TASK MATERIAL section start
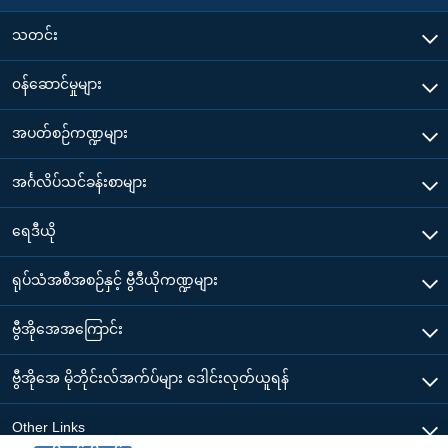
သတင်း
၀န်ဆောင်မှုများ
အပတ်စဉ်ကဏ္ဍများ
အင်္ဂလိပ်သင်ခန်းစာများ
ရေဒီယို
ရုပ်သံအစီအစဉ်နှင့် ဗွီဒီယိုကဏ္ဍများ
ဗွီအိုအေအကြောင်း
ဗွီအိုအေ မိုဘိုင်းလ်အက်ပ်များ ဒေါင်းလုတ်ယူရန်
Other Links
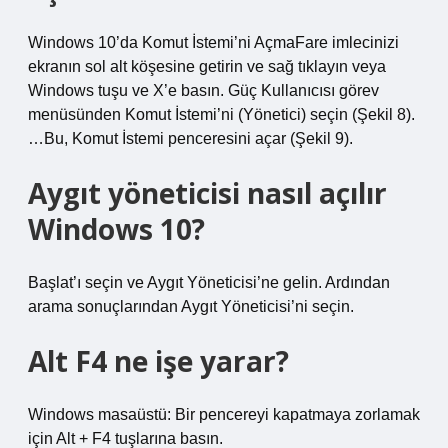
Windows 10’da Komut İstemi’ni AçmaFare imlecinizi
ekranın sol alt köşesine getirin ve sağ tıklayın veya
Windows tuşu ve X’e basın. Güç Kullanıcısı görev
menüsünden Komut İstemi’ni (Yönetici) seçin (Şekil 8).
…Bu, Komut İstemi penceresini açar (Şekil 9).
Aygıt yöneticisi nasıl açılır
Windows 10?
Başlat’ı seçin ve Aygıt Yöneticisi’ne gelin. Ardından
arama sonuçlarından Aygıt Yöneticisi’ni seçin.
Alt F4 ne işe yarar?
Windows masaüstü: Bir pencereyi kapatmaya zorlamak
için Alt + F4 tuşlarına basın.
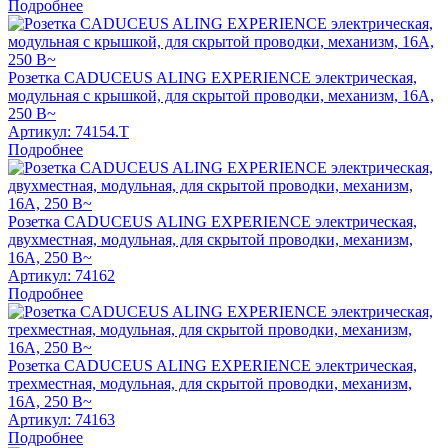
Подробнее
Розетка CADUCEUS ALING EXPERIENCE электрическая,
модульная с крышкой, для скрытой проводки, механизм, 16А,
250 В~
Артикул:
74154.T
Подробнее
Розетка CADUCEUS ALING EXPERIENCE электрическая,
двухместная, модульная, для скрытой проводки, механизм,
16А, 250 В~
Артикул:
74162
Подробнее
Розетка CADUCEUS ALING EXPERIENCE электрическая,
трехместная, модульная, для скрытой проводки, механизм,
16А, 250 В~
Артикул:
74163
Подробнее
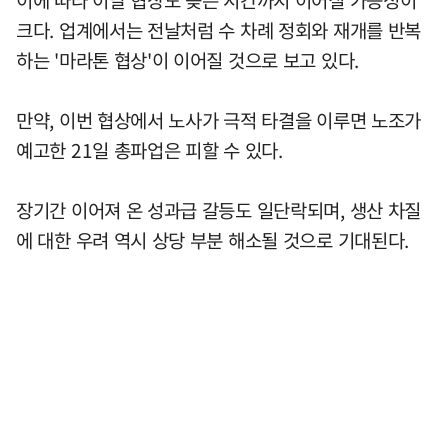
이에 따라 이날 협상도 늦은 시간까지 이어질 가능성이
크다. 업계에서는 전날처럼 수 차례 정회와 재개를 반복
하는 '마라톤 협상'이 이어질 것으로 보고 있다.
만약, 이번 협상에서 노사가 극적 타결을 이루면 노조가
예고한 21일 총파업은 피할 수 있다.
장기간 이어져 온 성과급 갈등도 일단락되며, 생산 차질
에 대한 우려 역시 상당 부분 해소될 것으로 기대된다.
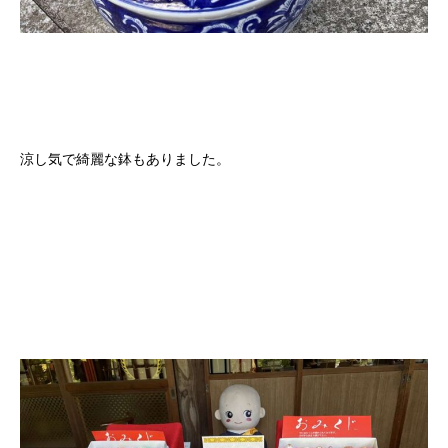
涼し気で綺麗な鉢もありました。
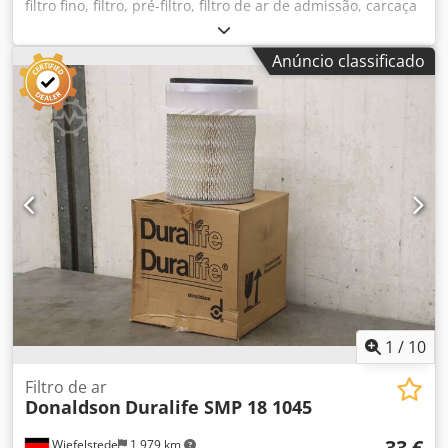
filtro fino, filtro, pré-filtro, filtro de ar de admissão, carcaça
do filtro de ar, caixa de filtro de ar, filtro de ar para gerador
- Fabricante: Donaldson, filtro de ar modelo Duralife SMP
Anúncio classificado
18-1046 Ovp - Quantidade: 8 filtros de ar disponíveis -
Preço: por unidade - Dimensões: Ø 282 x 420 mm - Peso:
2,9 kg/unid. Cjdpfx Aszd Ac Hjn Ieha
1
/
10
Filtro de ar
Donaldson
Duralife SMP 18 1045
33 €
Wiefelstede
1 979 km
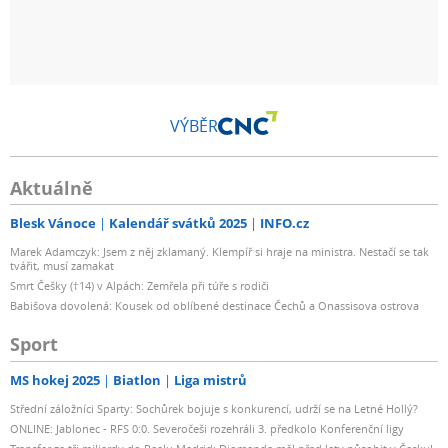
VÝBĚR
Aktuálně
Blesk Vánoce
Kalendář svátků 2025
INFO.cz
Marek Adamczyk: Jsem z něj zklamaný. Klempíř si hraje na ministra. Nestačí se tak
tvářit, musí zamakat
Smrt Češky (†14) v Alpách: Zemřela při túře s rodiči
Babišova dovolená: Kousek od oblíbené destinace Čechů a Onassisova ostrova
Sport
MS hokej 2025
Biatlon
Liga mistrů
Střední záložníci Sparty: Sochůrek bojuje s konkurencí, udrží se na Letné Hollý?
ONLINE: Jablonec - RFS 0:0. Severočeši rozehráli 3. předkolo Konferenční ligy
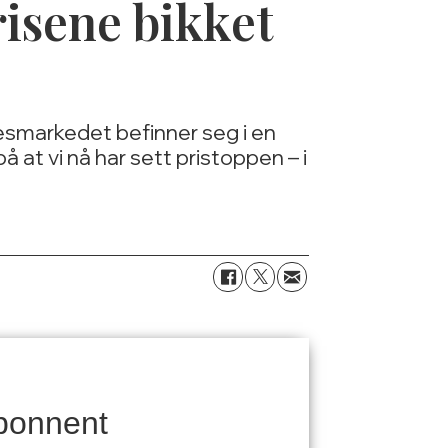
isene bikket
kesmarkedet befinner seg i en
at vi nå har sett pristoppen – i
bonnent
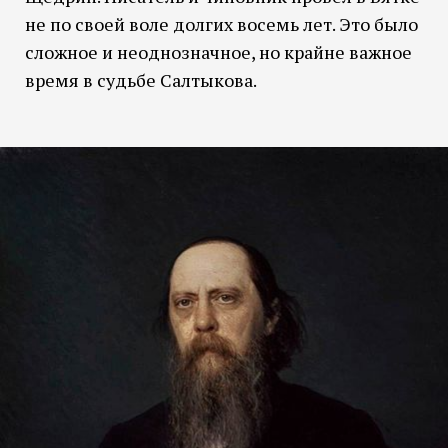
не по своей воле долгих восемь лет. Это было
сложное и неоднозначное, но крайне важное
время в судьбе Салтыкова.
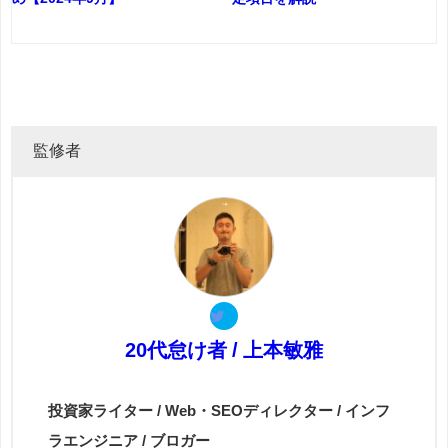
監修者
20代怠け者 / 上本敏雅
投資家ライター / Web・SEOディレクター / インフ
ラエンジニア / ブロガー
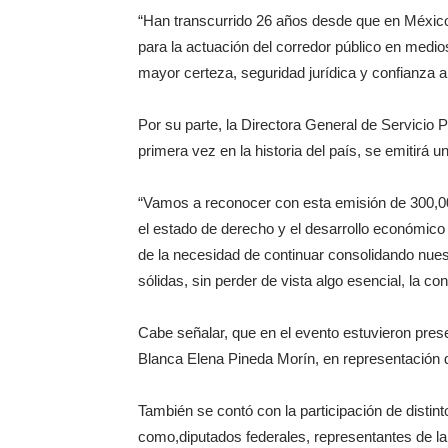
“Han transcurrido 26 años desde que en México 
para la actuación del corredor público en medio
mayor certeza, seguridad jurídica y confianza a 
Por su parte, la Directora General de Servicio
primera vez en la historia del país, se emitirá u
“Vamos a reconocer con esta emisión de 300,000
el estado de derecho y el desarrollo económico 
de la necesidad de continuar consolidando nue
sólidas, sin perder de vista algo esencial, la con
Cabe señalar, que en el evento estuvieron pres
Blanca Elena Pineda Morín, en representación
También se contó con la participación de distin
como,diputados federales, representantes de l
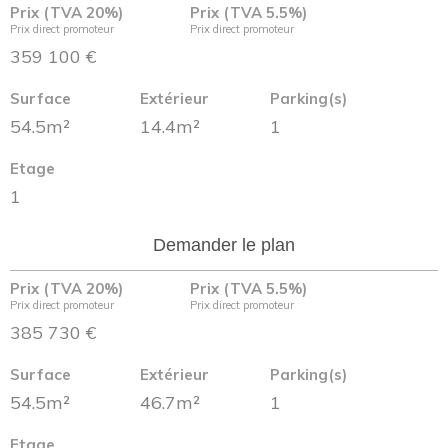
Prix (TVA 20%)
Prix (TVA 5.5%)
Prix direct promoteur
Prix direct promoteur
359 100 €
Surface
Extérieur
Parking(s)
54.5m²
14.4m²
1
Etage
1
Demander le plan
Prix (TVA 20%)
Prix (TVA 5.5%)
Prix direct promoteur
Prix direct promoteur
385 730 €
Surface
Extérieur
Parking(s)
54.5m²
46.7m²
1
Etage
TASK MATERIAL section end
Leaving pictures out, output the lines of the data above from the one with "at vi nå har sett pristoppen – i" through the one with "Por su parte, la", word for word.

§ **TASK SOLUTION**
at vi nå har sett pristoppen – i
bonnent
не по своей воле долгих восемь лет. Это было
сложное и неоднозначное, но крайне важное
время в судьбе Салтыкова.
監修者
20代怠け者 / 上本敏雅
投資家ライター / Web・SEOディレクター / インフ
ラエンジニア / ブロガー
“Han transcurrido 26 años desde que en México 
para la actuación del corredor público en medio
mayor certeza, seguridad jurídica y confianza a 
Por su parte, la Directora General de Servicio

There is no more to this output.